Embattled personal data vendor ChoicePoint will stop selling sensitive consumer data to many of its customers, except when that data helps complete a consumer transaction or helps government or law enforcement, the company says in a statement.
The company decided to stop selling sensitive data, such as Social Security numbers and driver's license numbers, after being tricked into divulging personal information on about 145,000 people to identity thieves who posed as customers, according to a statement attributed to ChoicePoint Chairman and CEO Derek V. Smith.
"These changes are a direct result of the recent fraud activity, our review ... of our experience and products, and the response of consumers who have made it clear to us that they do not approve of sensitive personal data being used without direct benefit to them," Smith says in the statement, which was posted on ChoicePoint's Web site.
From now on, ChoicePoint will only sell sensitive personal information to customers when the data is necessary to complete a transaction, to accredited corporate customers that will use the data for user authentication or fraud prevention, or to help federal, state, and local government and criminal justice agencies, ChoicePoint says.
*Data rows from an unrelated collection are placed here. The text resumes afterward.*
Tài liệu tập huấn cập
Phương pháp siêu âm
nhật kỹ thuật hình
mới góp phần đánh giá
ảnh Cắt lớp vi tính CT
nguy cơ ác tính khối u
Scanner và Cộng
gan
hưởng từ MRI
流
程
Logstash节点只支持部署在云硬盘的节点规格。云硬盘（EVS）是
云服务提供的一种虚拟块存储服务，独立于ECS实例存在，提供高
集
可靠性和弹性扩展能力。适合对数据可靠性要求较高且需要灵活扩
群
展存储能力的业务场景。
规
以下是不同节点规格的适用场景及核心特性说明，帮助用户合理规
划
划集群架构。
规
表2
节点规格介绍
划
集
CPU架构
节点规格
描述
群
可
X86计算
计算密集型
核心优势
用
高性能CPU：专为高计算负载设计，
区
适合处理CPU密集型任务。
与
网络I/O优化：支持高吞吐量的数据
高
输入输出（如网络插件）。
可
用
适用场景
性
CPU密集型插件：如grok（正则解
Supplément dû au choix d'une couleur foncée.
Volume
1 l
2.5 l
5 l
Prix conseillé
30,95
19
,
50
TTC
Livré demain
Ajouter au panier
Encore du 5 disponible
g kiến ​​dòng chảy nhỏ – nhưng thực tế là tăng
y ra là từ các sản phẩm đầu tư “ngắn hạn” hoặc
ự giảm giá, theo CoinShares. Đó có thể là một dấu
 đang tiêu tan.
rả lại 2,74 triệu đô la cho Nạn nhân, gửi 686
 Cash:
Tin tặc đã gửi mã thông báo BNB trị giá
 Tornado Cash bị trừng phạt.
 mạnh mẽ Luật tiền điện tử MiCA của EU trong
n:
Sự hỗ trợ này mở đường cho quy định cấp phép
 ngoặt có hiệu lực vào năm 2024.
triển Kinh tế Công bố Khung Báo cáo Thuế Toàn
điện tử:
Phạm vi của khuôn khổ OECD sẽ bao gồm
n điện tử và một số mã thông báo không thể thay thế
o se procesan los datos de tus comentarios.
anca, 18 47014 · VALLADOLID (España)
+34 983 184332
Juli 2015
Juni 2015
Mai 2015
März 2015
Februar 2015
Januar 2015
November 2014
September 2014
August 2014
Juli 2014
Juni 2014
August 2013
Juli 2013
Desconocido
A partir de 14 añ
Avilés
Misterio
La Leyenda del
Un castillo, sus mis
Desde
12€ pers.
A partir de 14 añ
The move, which should be complete within 90 days, will eliminate a number of "information products" that the company now sells to its customers, especially small businesses, the company says.
ChoicePoint also says it is creating an independent office of credentialing compliance and privacy. The office will oversee ChoicePoint's overhaul of the company's customer credentialing process, which was blamed for allowing identity thieves to register as legitimate customers and order personal information, the company says in its statement.
Among other things, ChoicePoint is considering increasing the number of on-site visits it conducts when verifying customers, the company says.
ChoicePoint, of Alpharetta, Georgia, has access to about 19 billion public records, and the company reportedly has information on virtually every adult living in the U.S.
The company has been the focus of intense scrutiny and criticism since it acknowledged last month that identity thieves gained access to records and personal information on individuals in the 50 U.S. states, the District of Columbia, Puerto Rico, Guam and the U.S. Virgin Islands. Information provided by ChoicePoint has since been used in about 750 identity theft scams, according to the company.
Since disclosing the security breach, the company has been the focus of a U.S. Federal Trade Commission inquiry into its compliance with federal information security laws, a U.S. Securities and Exchange Commission (SEC) investigation into possible insider stock trading violations by its CEO and chief operating officer, and lawsuits alleging violations of the federal Fair Credit Reporting Act and California state law, ChoicePoint disclosed in a filing to the SEC last week.
The mishap has also prompted calls for new federal legislation to protect consumers. U.S. Senator Dianne Feinstein (D-California) introduced legislation called the Notification of Risk to Personal Data Act, which would require businesses and government agencies to notify victims when there is reason to believe a criminal obtained personal information.
Information on the ChoicePoint data theft became public only last month, after the company was compelled by California law to notify about 35,000 of the state's residents that their data had been exposed to identity theft. However, ChoicePoint has known about the theft since last September, but did not notify consumers, citing an investigation by law enforcement.
Public outcry forced ChoicePoint to strike a deal with 19 state attorneys general to notify the remaining 110,000 people whose data could have been exposed.
ChoicePoint supports a national dialogue about how public records information should be used and supports increased penalties of intentional misuse of personal information, says Kristen McCaughan, a company spokesperson.
The company also warned investors last week that the expected changes to its business, and continued fallout from the identity theft revelations, will hurt its bottom line in 2005.
ChoicePoint expects the changes to cut between $15 million and $20 million of revenue in 2005, not including $2 million that the company will spend purchasing credit reports and monitoring services for consumers affected by the theft, as well as legal, consulting, and technology expenses related to the incident, the company says.